Start of EXERCISE MATERIAL

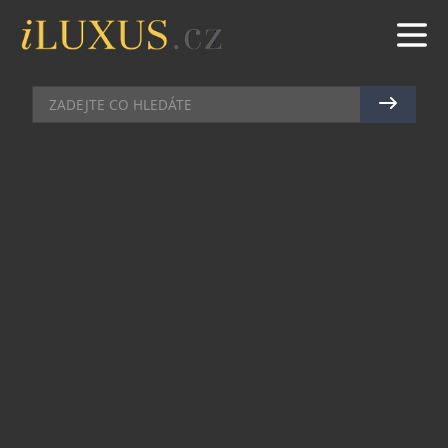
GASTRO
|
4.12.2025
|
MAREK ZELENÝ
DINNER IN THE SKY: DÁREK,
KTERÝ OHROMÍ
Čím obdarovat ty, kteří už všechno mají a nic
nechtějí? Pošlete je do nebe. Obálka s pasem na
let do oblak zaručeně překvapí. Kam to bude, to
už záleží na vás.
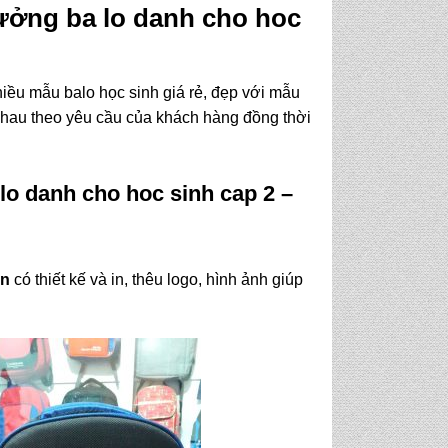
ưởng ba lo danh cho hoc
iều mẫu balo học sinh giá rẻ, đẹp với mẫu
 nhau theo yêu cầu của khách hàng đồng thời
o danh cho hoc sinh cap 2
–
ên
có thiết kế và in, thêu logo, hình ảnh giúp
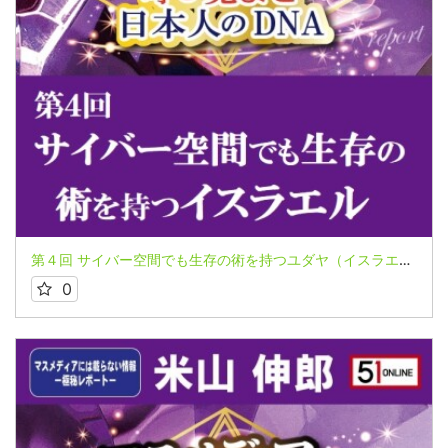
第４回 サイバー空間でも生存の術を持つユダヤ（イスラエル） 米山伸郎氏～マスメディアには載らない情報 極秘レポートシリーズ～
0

End of EXERCISE MATERIAL

EXERCISE REQUIREMENTS: Copy out all of the entries exactly as they stand, with no pictures in your copy.

RESULT OF THIS TASK:
GASTRO
|
4.12.2025
|
MAREK ZELENÝ
DINNER IN THE SKY: DÁREK,
KTERÝ OHROMÍ
Čím obdarovat ty, kteří už všechno mají a nic
nechtějí? Pošlete je do nebe. Obálka s pasem na
let do oblak zaručeně překvapí. Kam to bude, to
už záleží na vás.
ưởng ba lo danh cho hoc
iều mẫu balo học sinh giá rẻ, đẹp với mẫu
 nhau theo yêu cầu của khách hàng đồng thời
o danh cho hoc sinh cap 2
–
ên
có thiết kế và in, thêu logo, hình ảnh giúp
第４回 サイバー空間でも生存の術を持つユダヤ（イスラエル） 米山伸郎氏～マスメディアには載らない情報 極秘レポートシリーズ～
0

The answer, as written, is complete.